++++ Records for this task ++++

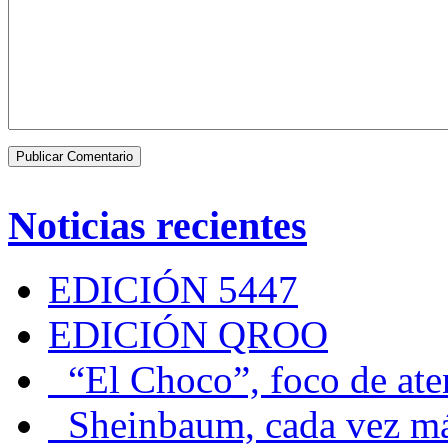
Noticias recientes
EDICIÓN 5447
EDICIÓN QROO
“El Choco”, foco de at
Sheinbaum, cada vez más 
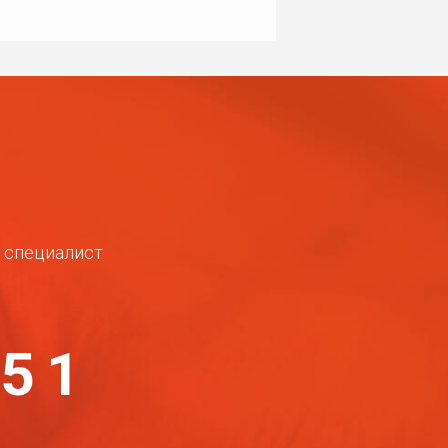
ш специалист
-51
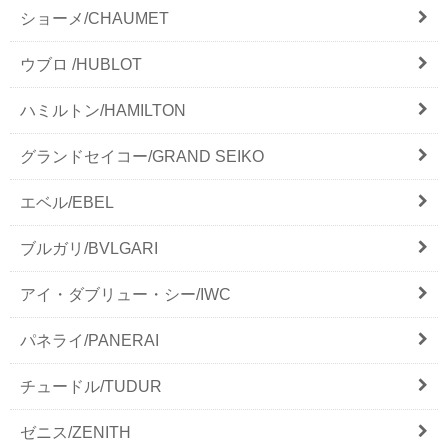
ショーメ/CHAUMET
ウブロ /HUBLOT
ハミルトン/HAMILTON
グランドセイコー/GRAND SEIKO
エベル/EBEL
ブルガリ/BVLGARI
アイ・ダブリュー・シー/IWC
パネライ/PANERAI
チュードル/TUDUR
ゼニス/ZENITH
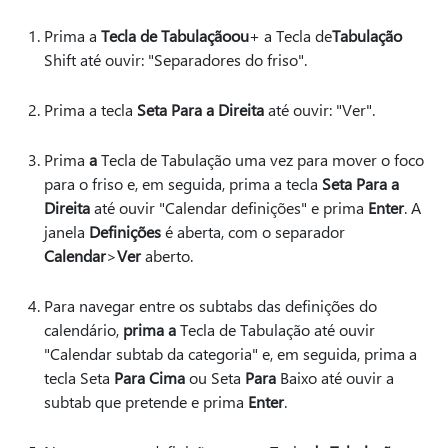
Prima a
Tecla de Tabulação
ou
+ a Tecla de
Tabulação
Shift até ouvir: "Separadores do friso".
Prima a tecla
Seta Para a Direita
até ouvir: "Ver".
Prima
a
Tecla de Tabulação uma vez para mover o foco
para o friso e, em seguida, prima a tecla
Seta Para a
Direita
até ouvir "Calendar definições" e prima
Enter
. A
janela
Definições
é aberta, com o separador
Calendar
>
Ver
aberto.
Para navegar entre os subtabs das definições do
calendário,
prima a
Tecla de Tabulação até ouvir
"Calendar subtab da categoria" e, em seguida, prima a
tecla Seta
Para Cima
ou Seta
Para
Baixo até ouvir a
subtab que pretende e prima
Enter
.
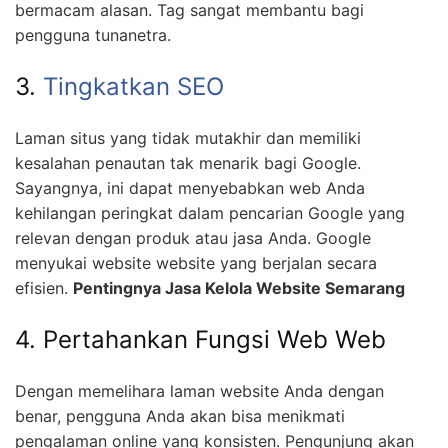
bermacam alasan. Tag sangat membantu bagi
pengguna tunanetra.
3.
Tingkatkan SEO
Laman situs yang tidak mutakhir dan memiliki
kesalahan penautan tak menarik bagi Google.
Sayangnya, ini dapat menyebabkan web Anda
kehilangan peringkat dalam pencarian Google yang
relevan dengan produk atau jasa Anda. Google
menyukai website website yang berjalan secara
efisien.
Pentingnya Jasa Kelola Website Semarang
4. Pertahankan Fungsi Web Web
Dengan memelihara laman website Anda dengan
benar, pengguna Anda akan bisa menikmati
pengalaman online yang konsisten. Pengunjung akan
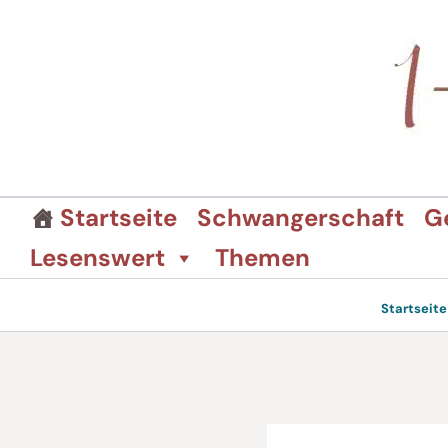
Zum
Inhalt
springen
Startseite
Schwangerschaft
G
Lesenswert
Themen
Startseite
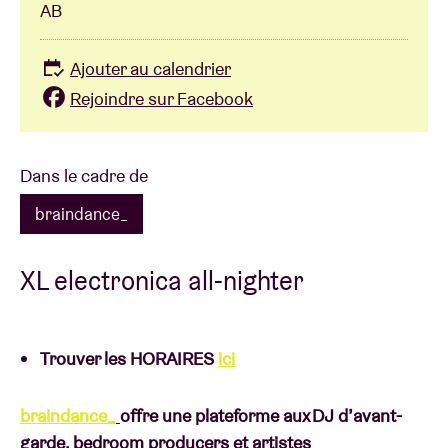
AB
Ajouter au calendrier
Rejoindre sur Facebook
Dans le cadre de
braindance_
XL electronica all-nighter
Trouver les HORAIRES
ici
braindance_
offre une plateforme aux DJ d’avant-
garde, bedroom producers et artistes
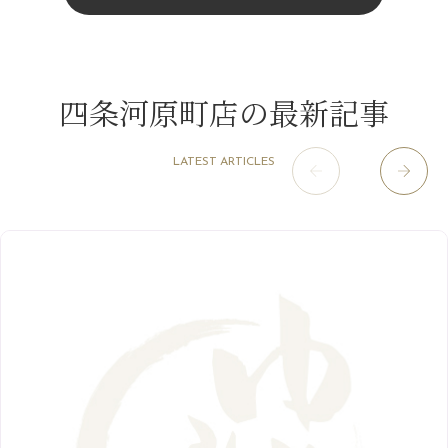
4月
（11）
11月
（15）
山科駅前店
（98）
9月
（8）
夏こそ足のむくみ対策♪
12月
（1）
3月
（14）
2022年
10月
（13）
枚方店
（106）
8月
（8）
７月に入りましたね(*^^*)
11月
（4）
2月
（11）
9月
（13）
淀屋橋odona店
12月
（6）
（21）
7月
（9）
四条河原町店の最新記事
2021年
10月
（5）
1月
（10）
8月
（15）
肥後橋店
11月
（5）
（26）
6月
（10）
9月
（4）
12月
（6）
7月
（16）
2020年
草津店
10月
（44）
（8）
5月
（10）
LATEST ARTICLES
8月
（5）
11月
（8）
3月
（1）
西院店
9月
（126）
（7）
4月
（12）
12月
（10）
6月
（3）
2019年
10月
（9）
1月
（1）
阪急グランドビル店
8月
（7）
（18）
3月
（13）
11月
（8）
5月
（5）
9月
（8）
12月
（9）
高槻店
7月
（121）
（5）
2月
（12）
2018年
10月
（10）
4月
（6）
8月
（7）
11月
（8）
6月
（9）
1月
（9）
9月
（9）
3月
（5）
12月
（36）
7月
（9）
2017年
10月
（9）
5月
（9）
8月
（10）
2月
（5）
11月
（36）
6月
（8）
9月
（6）
4月
（6）
12月
（9）
7月
（8）
1月
（5）
2016年
10月
（23）
5月
（9）
8月
（10）
3月
（9）
11月
（17）
6月
（8）
9月
（6）
4月
（9）
12月
（18）
7月
（6）
2月
（8）
10月
（10）
5月
（10）
8月
（10）
3月
（9）
11月
（20）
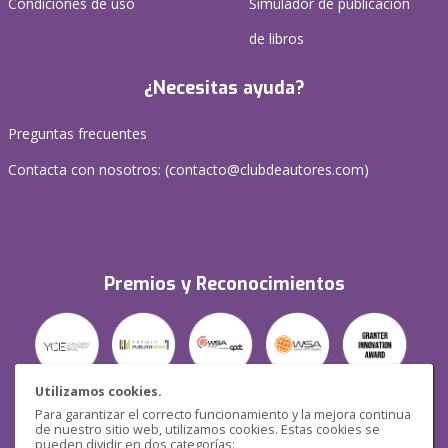
Condiciones de uso
Simulador de publicación
de libros
¿Necesitas ayuda?
Preguntas frecuentes
Contacta con nosotros: (
contacto@clubdeautores.com
)
Premios y Reconocimientos
Utilizamos cookies.
Para garantizar el correcto funcionamiento y la mejora continua
Seguridad
de nuestro sitio web, utilizamos cookies. Estas cookies se
pueden dividir en dos categorías:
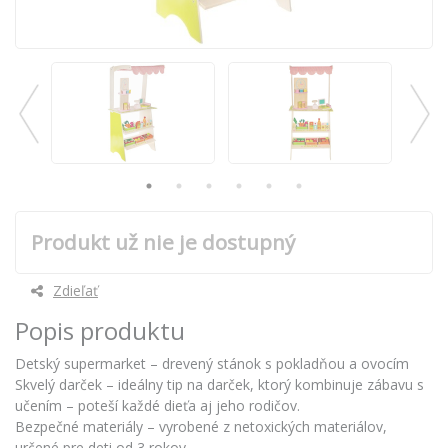
Produkt už nie je dostupný
Zdieľať
Popis produktu
Detský supermarket – drevený stánok s pokladňou a ovocím
Skvelý darček – ideálny tip na darček, ktorý kombinuje zábavu s
učením – poteší každé dieťa aj jeho rodičov.
Bezpečné materiály – vyrobené z netoxických materiálov,
určené pre deti od 3 rokov.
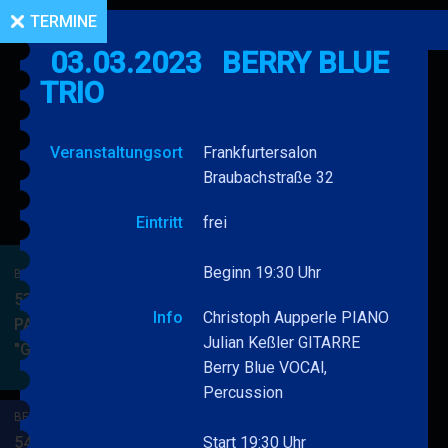
TERMINE
03.03.2023
BERRY BLUE
TRIO
Veranstaltungsort
Frankfurtersalon
Braubachstraße 32
Eintritt
frei
Beginn 19:30 Uhr
BERRY BLUE & BAND
53. JAZZ Matinee in den
Info
Christoph Aupperle PIANO
PARKSIDE STUDIOS
Julian Keßler GITARRE
"Gypsy Jazz"
BERRY
MEHR
Berry Blue VOCAl,
BLUE
Percussion
&
BERRY BLUE & BAND
BAND
54. JAZZ Matinee in den
Start 19:30 Uhr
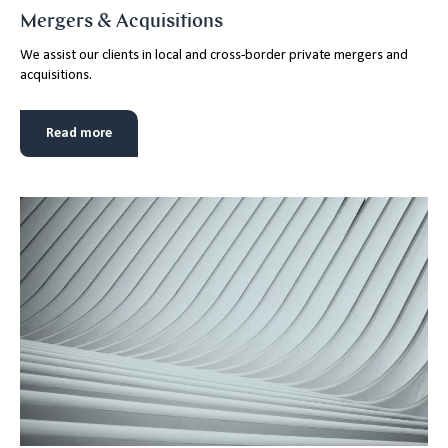
Mergers & Acquisitions
We assist our clients in local and cross-border private mergers and
acquisitions.
Read more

++++

• How to complete this task: Lines containing the string "dengan" in the entries above should be counted. State that number alone.

• Written solution: 2